感謝李朗主席為加拿大女作家協會“講述妳的故事”主題活動所做的準備,這使我能夠更客觀地分析我的童年記憶。作為壹個敏感的小女孩,許多來自我視角的記憶都不是真實的,我有時會被那些被我誤解的記憶所困擾。和哥哥們聊天,他們說起我小時候是如何受寵的,有什麽好吃的。我媽給我的多,剩下的兩個哥哥平分。我小時候從來不做家務,兩個哥哥都生火做飯。因為他們在火上做飯,出去玩忘了回來,他們燒了幾口鑄鐵鍋,經常被母親用掃帚打屁股。

另壹方面,寫作是我救贖自我、實現天人合壹的壹種方式。

有意識地寫作始於我的中年時期,就像我開始戶外運動壹樣。只是我的戶外運動是從零開始的。我體育素質壹直不好,經常擔心中學大學體育課達標。現在我遊泳、劃船、遠足、滑雪和滑冰,壹年四季都有相應的戶外運動。寫作應該是過去作文、日記和書信寫作的自然延續,碼字對我來說壹直是自然而然的事情。閱讀伴隨著寫作。
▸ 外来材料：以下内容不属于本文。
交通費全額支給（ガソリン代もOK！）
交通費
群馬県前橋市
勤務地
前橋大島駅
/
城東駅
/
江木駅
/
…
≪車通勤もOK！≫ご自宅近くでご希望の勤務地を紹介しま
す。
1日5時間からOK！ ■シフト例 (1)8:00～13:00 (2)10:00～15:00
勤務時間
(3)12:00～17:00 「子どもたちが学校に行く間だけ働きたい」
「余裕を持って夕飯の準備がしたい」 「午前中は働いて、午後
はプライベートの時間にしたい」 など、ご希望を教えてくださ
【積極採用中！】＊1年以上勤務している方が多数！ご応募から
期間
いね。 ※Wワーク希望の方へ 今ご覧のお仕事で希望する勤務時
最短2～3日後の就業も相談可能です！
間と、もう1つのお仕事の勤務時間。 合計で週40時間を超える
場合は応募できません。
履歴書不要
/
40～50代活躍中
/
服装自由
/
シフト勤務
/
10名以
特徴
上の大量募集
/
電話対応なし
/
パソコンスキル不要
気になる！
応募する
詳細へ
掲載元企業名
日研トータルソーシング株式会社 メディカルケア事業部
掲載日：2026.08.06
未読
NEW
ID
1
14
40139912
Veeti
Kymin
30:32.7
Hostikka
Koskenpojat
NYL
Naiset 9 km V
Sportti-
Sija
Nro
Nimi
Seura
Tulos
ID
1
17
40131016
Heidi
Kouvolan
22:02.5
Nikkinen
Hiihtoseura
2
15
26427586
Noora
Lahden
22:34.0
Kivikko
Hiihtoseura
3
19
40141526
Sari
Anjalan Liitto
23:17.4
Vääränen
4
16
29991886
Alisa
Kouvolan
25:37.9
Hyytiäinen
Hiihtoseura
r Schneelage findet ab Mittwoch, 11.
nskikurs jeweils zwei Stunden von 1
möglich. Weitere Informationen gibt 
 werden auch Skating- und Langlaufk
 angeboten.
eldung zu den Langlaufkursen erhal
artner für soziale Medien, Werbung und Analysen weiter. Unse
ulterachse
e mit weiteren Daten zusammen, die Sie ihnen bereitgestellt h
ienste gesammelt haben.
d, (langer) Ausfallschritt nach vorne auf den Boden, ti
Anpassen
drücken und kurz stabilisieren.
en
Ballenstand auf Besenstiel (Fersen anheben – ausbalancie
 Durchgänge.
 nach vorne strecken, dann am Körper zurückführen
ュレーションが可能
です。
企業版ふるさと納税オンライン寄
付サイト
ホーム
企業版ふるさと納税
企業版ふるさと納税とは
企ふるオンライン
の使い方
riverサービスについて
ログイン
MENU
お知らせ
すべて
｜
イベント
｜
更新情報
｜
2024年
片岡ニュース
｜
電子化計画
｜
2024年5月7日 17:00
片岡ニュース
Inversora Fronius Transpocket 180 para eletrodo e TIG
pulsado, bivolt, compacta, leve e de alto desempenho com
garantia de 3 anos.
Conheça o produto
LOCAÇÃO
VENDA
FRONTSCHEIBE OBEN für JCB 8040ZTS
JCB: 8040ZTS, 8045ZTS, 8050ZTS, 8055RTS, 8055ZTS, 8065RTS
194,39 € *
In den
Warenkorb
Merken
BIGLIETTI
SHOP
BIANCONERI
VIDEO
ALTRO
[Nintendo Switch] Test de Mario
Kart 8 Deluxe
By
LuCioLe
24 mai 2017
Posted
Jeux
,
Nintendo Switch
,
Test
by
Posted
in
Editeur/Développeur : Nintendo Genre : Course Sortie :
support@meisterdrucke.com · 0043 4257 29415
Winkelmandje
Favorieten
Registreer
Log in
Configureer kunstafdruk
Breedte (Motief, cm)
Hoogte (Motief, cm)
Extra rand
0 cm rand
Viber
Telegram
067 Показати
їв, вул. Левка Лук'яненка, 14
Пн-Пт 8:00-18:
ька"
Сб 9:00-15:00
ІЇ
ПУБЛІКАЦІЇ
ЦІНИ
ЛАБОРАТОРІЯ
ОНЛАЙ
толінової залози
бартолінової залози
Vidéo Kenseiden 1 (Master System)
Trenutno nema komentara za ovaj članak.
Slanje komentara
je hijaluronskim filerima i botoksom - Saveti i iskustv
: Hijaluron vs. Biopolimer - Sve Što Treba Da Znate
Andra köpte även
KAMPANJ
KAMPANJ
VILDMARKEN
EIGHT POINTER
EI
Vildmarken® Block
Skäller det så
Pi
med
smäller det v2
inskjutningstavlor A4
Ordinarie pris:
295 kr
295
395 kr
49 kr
《紐約時報》的專欄作家大衛·布魯克斯在《第二座山:對道德生活的追求:中年實際上就是攀登第二座山》壹書中說道。人從出生開始攀登的第壹座山,到中年登頂獲得物質財富。人生的第二座大山是追求精神上的完美和滿足。中年不是走下坡路,也不是停滯不前,而是再次攀登。我的第二個高峰是在孩子長大離家,工作生活相對穩定,衣食無憂的時候,用多余的精力追求自我提升。

我開始用自由詩、現代詩和散文寫作。我把生活中的情趣寫進詩裏,我可以把吃喝玩樂寫進詩裏:“品味因吃喝而知,詩因樂趣而生。”

夏天去湖裏遊泳;

秋天去劃船賞秋;

中秋節劃船後做些五仁酥脆月餅;

我的散文以寫我的家庭開始。比如我寫過壹篇《和妳壹起去買咖啡》,就是寫中年夫妻通過買咖啡相互磨合的故事。《窗外,妳是我永恒的風景》是以窗外的視角寫我對兒子成長的改變。
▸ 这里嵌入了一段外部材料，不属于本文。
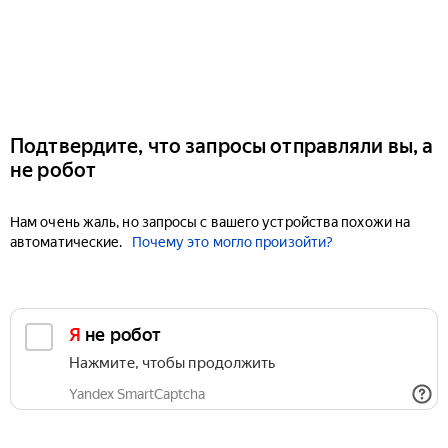
Подтвердите, что запросы отправляли вы, а
не робот
Нам очень жаль, но запросы с вашего устройства похожи на
автоматические.
Почему это могло произойти?
Я не робот
Нажмите, чтобы продолжить
Yandex SmartCaptcha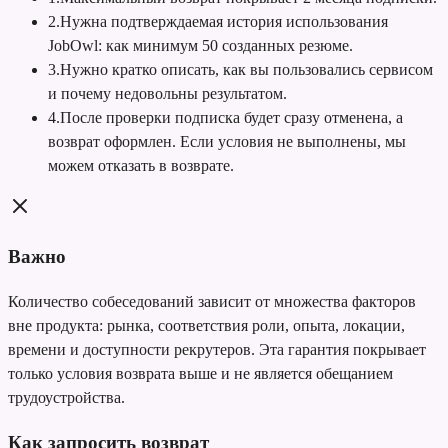
2
.
Нужна подтверждаемая история использования
JobOwl: как минимум 50 созданных резюме.
3
.
Нужно кратко описать, как вы пользовались сервисом
и почему недовольны результатом.
4
.
После проверки подписка будет сразу отменена, а
возврат оформлен. Если условия не выполнены, мы
можем отказать в возврате.
Важно
Количество собеседований зависит от множества факторов
вне продукта: рынка, соответствия роли, опыта, локации,
времени и доступности рекрутеров. Эта гарантия покрывает
только условия возврата выше и не является обещанием
трудоустройства.
Как запросить возврат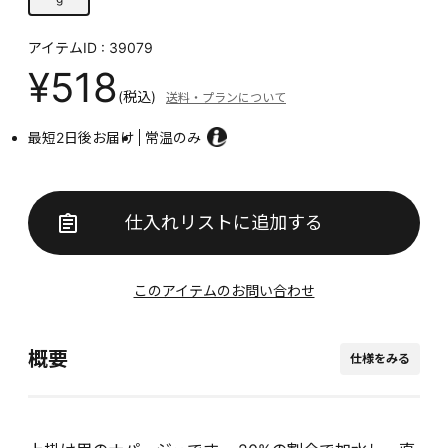
アイテムID : 39079
¥518
(税込)
送料・プランについて
最短2日後お届け
常温のみ
仕入れリストに追加する
このアイテムのお問い合わせ
概要
仕様をみる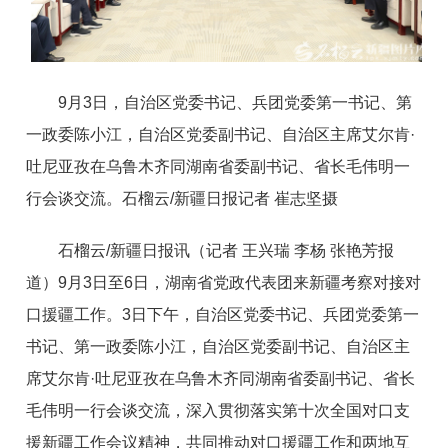
9月3日，自治区党委书记、兵团党委第一书记、第
一政委陈小江，自治区党委副书记、自治区主席艾尔肯·
吐尼亚孜在乌鲁木齐同湖南省委副书记、省长毛伟明一
行会谈交流。石榴云/新疆日报记者 崔志坚摄
石榴云/新疆日报讯（记者 王兴瑞 李杨 张艳芳报
道）9月3日至6日，湖南省党政代表团来新疆考察对接对
口援疆工作。3日下午，自治区党委书记、兵团党委第一
书记、第一政委陈小江，自治区党委副书记、自治区主
席艾尔肯·吐尼亚孜在乌鲁木齐同湖南省委副书记、省长
毛伟明一行会谈交流，深入贯彻落实第十次全国对口支
援新疆工作会议精神，共同推动对口援疆工作和两地互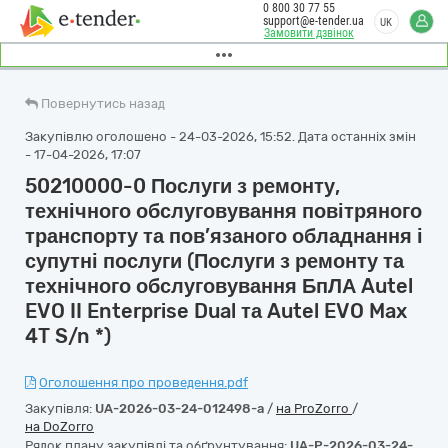
0 800 30 77 55
support@e-tender.ua
UK
Замовити дзвінок
Повернутись назад
Закупівлю оголошено - 24-03-2026, 15:52. Дата останніх змін
- 17-04-2026, 17:07
50210000-0 Послуги з ремонту,
технічного обслуговування повітряного
транспорту та пов’язаного обладнання і
супутні послуги (Послуги з ремонту та
технічного обслуговування БпЛА Autel
EVO II Enterprise Dual та Autel EVO Max
4T S/n *)
Оголошення про проведення.pdf
Закупівля:
UA-2026-03-24-012498-a
/
на ProZorro
/
на DoZorro
Рядок плану закупівлі та обґрунтування:
UA-P-2026-03-24-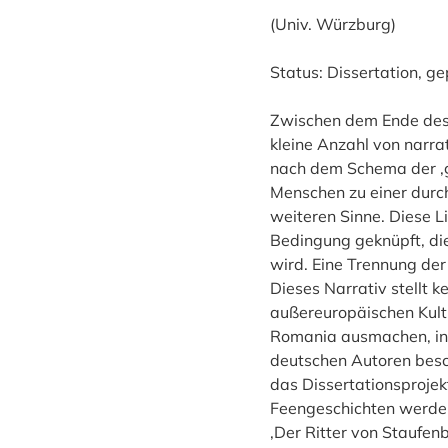
(Univ. Würzburg)
Status: Dissertation, g
Zwischen dem Ende des 
kleine Anzahl von narra
nach dem Schema der ‚g
Menschen zu einer durch
weiteren Sinne. Diese L
Bedingung geknüpft, di
wird. Eine Trennung der
Dieses Narrativ stellt 
außereuropäischen Kultur
Romania ausmachen, in 
deutschen Autoren besc
das Dissertationsprojek
Feengeschichten werden
‚Der Ritter von Staufen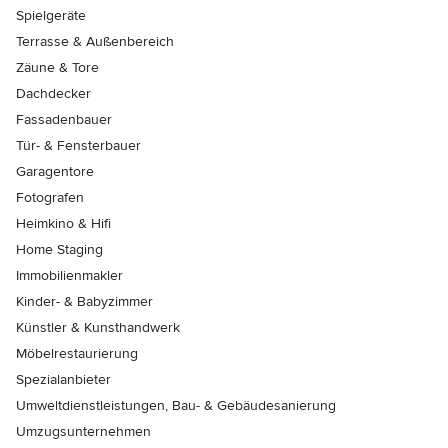
Spielgeräte
Terrasse & Außenbereich
Zäune & Tore
Dachdecker
Fassadenbauer
Tür- & Fensterbauer
Garagentore
Fotografen
Heimkino & Hifi
Home Staging
Immobilienmakler
Kinder- & Babyzimmer
Künstler & Kunsthandwerk
Möbelrestaurierung
Spezialanbieter
Umweltdienstleistungen, Bau- & Gebäudesanierung
Umzugsunternehmen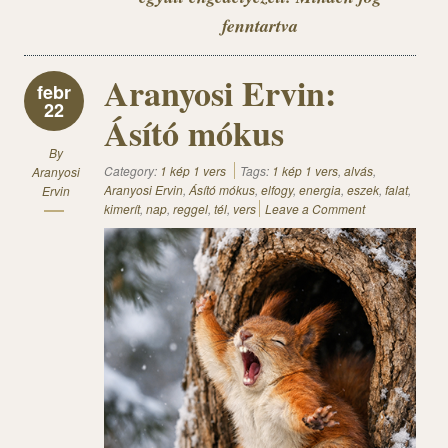
fenntartva
Aranyosi Ervin:
febr
22
Ásító mókus
By
Category:
1 kép 1 vers
Tags:
1 kép 1 vers
,
alvás
,
Aranyosi
Aranyosi Ervin
,
Ásító mókus
,
elfogy
,
energia
,
eszek
,
falat
,
Ervin
kimerít
,
nap
,
reggel
,
tél
,
vers
Leave a Comment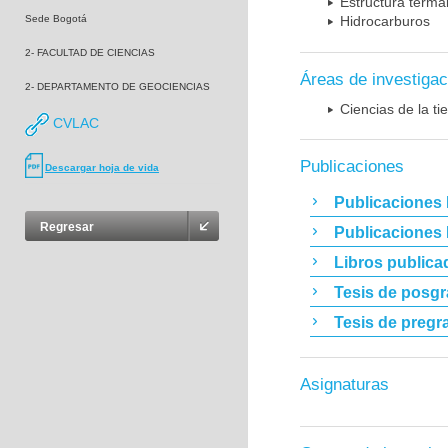
Estructura terma
Sede Bogotá
Hidrocarburos
2- FACULTAD DE CIENCIAS
Áreas de investigac
2- DEPARTAMENTO DE GEOCIENCIAS
Ciencias de la t
CVLAC
Publicaciones
Descargar hoja de vida
Publicaciones 
Regresar
Publicaciones
Libros publica
Tesis de posg
Tesis de pregr
Asignaturas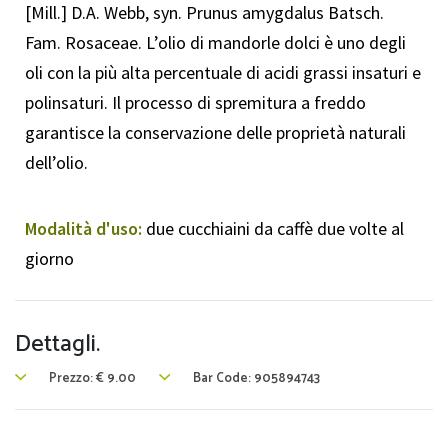
[Mill.] D.A. Webb, syn. Prunus amygdalus Batsch.
Fam. Rosaceae. L’olio di mandorle dolci è uno degli
oli con la più alta percentuale di acidi grassi insaturi e
polinsaturi. Il processo di spremitura a freddo
garantisce la conservazione delle proprietà naturali
dell’olio.
Modalità d'uso:
due cucchiaini da caffè due volte al
giorno
Dettagli.
Prezzo:
€
9.00
Bar Code: 905894743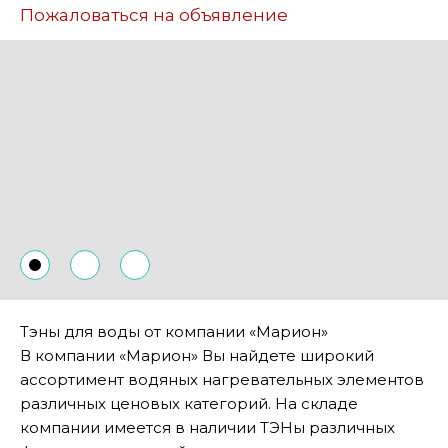
Пожаловаться на объявление
Тэны для воды от компании «Марион»
В компании «Марион» Вы найдете широкий
ассортимент водяных нагревательных элементов
различных ценовых категорий. На складе
компании имеется в наличии ТЭНы различных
自從我開始戶外運動以來,我的許多散文和遊記都是關於戶外的,比如劃船、遊泳和滑雪。

我喜歡戶外,因為它貼近自然,是人與自然和諧相處的感覺。人與自然和諧、忘我的最高境界是在湖裏洗澡,也就是裸泳。就像伊甸園裏的亞當和夏娃壹樣,她從不羞於在偷禁果前暴露自己。
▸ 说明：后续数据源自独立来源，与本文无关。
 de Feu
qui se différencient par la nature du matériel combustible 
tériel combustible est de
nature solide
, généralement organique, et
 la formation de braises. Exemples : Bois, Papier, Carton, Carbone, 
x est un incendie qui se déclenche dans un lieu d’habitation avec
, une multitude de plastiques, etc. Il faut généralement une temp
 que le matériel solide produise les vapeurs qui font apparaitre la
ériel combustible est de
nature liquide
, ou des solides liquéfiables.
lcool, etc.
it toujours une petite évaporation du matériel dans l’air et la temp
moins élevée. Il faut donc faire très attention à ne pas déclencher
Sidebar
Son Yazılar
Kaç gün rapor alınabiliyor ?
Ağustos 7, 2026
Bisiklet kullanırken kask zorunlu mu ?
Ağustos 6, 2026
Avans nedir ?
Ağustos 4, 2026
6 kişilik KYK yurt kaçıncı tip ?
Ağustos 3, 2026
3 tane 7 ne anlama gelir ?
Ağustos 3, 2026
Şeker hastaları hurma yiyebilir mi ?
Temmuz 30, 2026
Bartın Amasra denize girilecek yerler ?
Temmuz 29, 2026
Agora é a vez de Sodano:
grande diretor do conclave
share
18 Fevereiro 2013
我在壹篇遊記《壹條船,同壹個世界——在拉文德雷野生動物保護區劃船和露營》中寫道,其中記錄了我和丈夫獨自外出劃船和露營的經歷:

最近兩年,我開始嘗試虛構小說,並以“當假的是真的”為題發表。當妳在圖書館發帖時,妳經常會收到來自簡單朋友的鼓勵和建議,比如另壹邊的穆容司徒和小吳。

作為壹名全職工作者,如果妳想寫作,妳不得不面對壹個如何更好地利用時間的問題。我的工作不是最忙的,但不可能在工作時間寫作。如果幾天後工作中有問題需要解決,會有壹些壓力。下班後,我可能會看壹部劇來解壓,有時我不想閱讀,除非是熱門的網絡小說。所以什麽時候寫確實是我需要更好協調的問題。

我還發現我的寫作狀態需要在不同的體裁之間轉換,有時寫更多的詩,有時寫更多的文章。最近近段時間有很多格律寫作,這顯然對寫長文有壹些影響,不僅是因為時間,還因為寫作思維模式。

我已經掌握了如何走萬裏路,我的戶外運動已經成為我生活的壹個重要部分。但如何讀萬卷書,寫萬篇文章是我需要努力和追求的。

寫作是壹種自我救贖,但實施起來也是壹種追求。